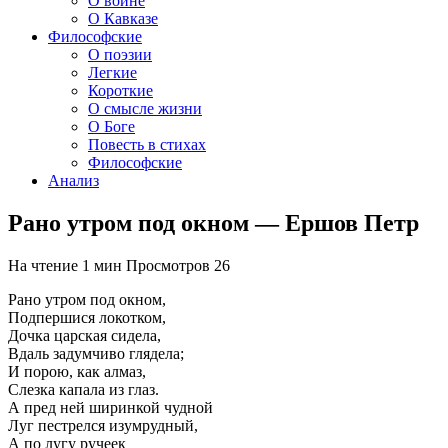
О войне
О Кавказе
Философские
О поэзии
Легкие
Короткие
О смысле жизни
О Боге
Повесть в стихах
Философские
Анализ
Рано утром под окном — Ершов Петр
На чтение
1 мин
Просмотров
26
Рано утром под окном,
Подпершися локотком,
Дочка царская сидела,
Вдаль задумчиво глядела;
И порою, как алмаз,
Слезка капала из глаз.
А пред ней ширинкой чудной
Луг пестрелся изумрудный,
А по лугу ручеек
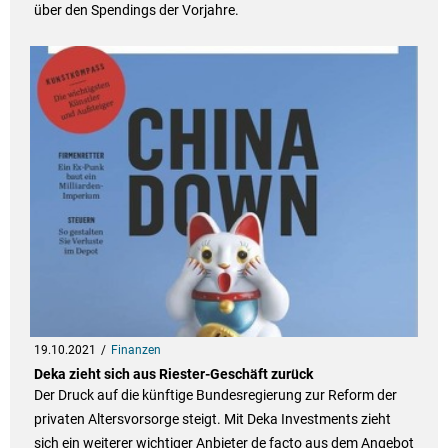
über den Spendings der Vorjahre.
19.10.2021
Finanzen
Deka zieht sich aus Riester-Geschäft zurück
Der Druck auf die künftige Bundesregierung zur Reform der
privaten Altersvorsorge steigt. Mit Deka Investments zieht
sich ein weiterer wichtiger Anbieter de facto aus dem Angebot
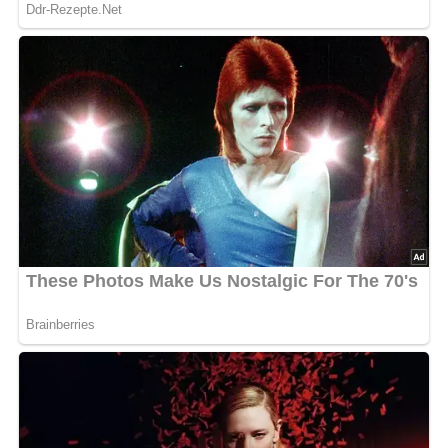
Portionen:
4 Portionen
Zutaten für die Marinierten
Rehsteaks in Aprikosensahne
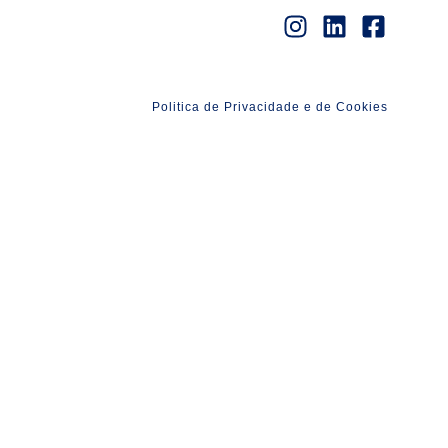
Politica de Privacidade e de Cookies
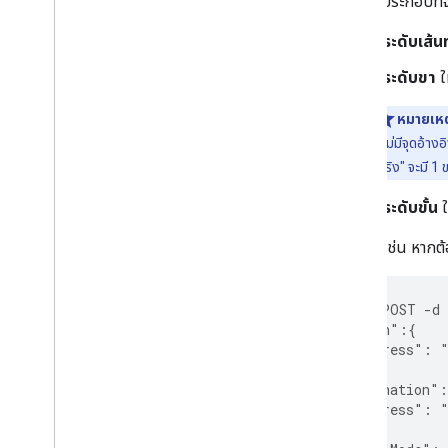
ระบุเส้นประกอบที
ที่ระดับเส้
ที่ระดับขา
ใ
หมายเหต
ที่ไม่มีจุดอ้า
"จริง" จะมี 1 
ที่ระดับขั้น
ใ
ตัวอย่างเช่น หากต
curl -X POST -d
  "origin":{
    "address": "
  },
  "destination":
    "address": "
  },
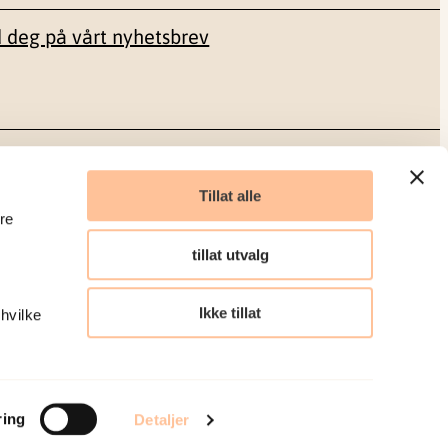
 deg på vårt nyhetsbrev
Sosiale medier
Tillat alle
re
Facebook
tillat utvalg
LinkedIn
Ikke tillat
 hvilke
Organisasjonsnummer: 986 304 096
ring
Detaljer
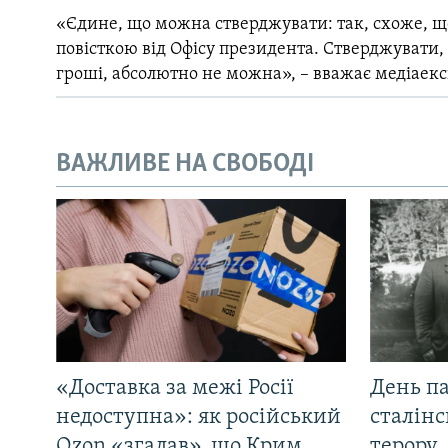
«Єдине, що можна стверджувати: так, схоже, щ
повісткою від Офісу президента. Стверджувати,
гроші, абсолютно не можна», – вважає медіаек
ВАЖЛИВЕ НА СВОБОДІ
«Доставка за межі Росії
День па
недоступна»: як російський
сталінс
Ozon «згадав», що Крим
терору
⁂
Required action | Reproduce every line above as written, skipping pictures.

Exercise solution |
О войне
О Кавказе
Философские
О поэзии
Легкие
Короткие
О смысле жизни
О Боге
Повесть в стихах
Философские
Анализ
Рано утром под окном — Ершов Петр
На чтение
1 мин
Просмотров
26
Рано утром под окном,
Подпершися локотком,
Дочка царская сидела,
Вдаль задумчиво глядела;
И порою, как алмаз,
Слезка капала из глаз.
А пред ней ширинкой чудной
Луг пестрелся изумрудный,
А по лугу ручеек
über den Spendings der Vorjahre.
19.10.2021
Finanzen
Deka zieht sich aus Riester-Geschäft zurück
Der Druck auf die künftige Bundesregierung zur Reform der
privaten Altersvorsorge steigt. Mit Deka Investments zieht
sich ein weiterer wichtiger Anbieter de facto aus dem Angebot
Portionen:
4 Portionen
Zutaten für die Marinierten
Rehsteaks in Aprikosensahne
Politica de Privacidade e de Cookies
ระบุเส้นประกอบที
ที่ระดับเส้
ที่ระดับขา
ใ
หมายเหต
ที่ไม่มีจุดอ้า
"จริง" จะมี 1 
ที่ระดับขั้น
ใ
ตัวอย่างเช่น หากต
curl -X POST -d
  "origin":{
    "address": "
  },
  "destination":
    "address": "
  },
 deg på vårt nyhetsbrev
Sosiale medier
Tillat alle
re
Facebook
tillat utvalg
LinkedIn
Ikke tillat
 hvilke
Organisasjonsnummer: 986 304 096
ring
Detaljer
«Єдине, що можна стверджувати: так, схоже, щ
повісткою від Офісу президента. Стверджувати,
гроші, абсолютно не можна», – вважає медіаек
ВАЖЛИВЕ НА СВОБОДІ
«Доставка за межі Росії
День па
недоступна»: як російський
сталінс
Ozon «згадав», що Крим
терору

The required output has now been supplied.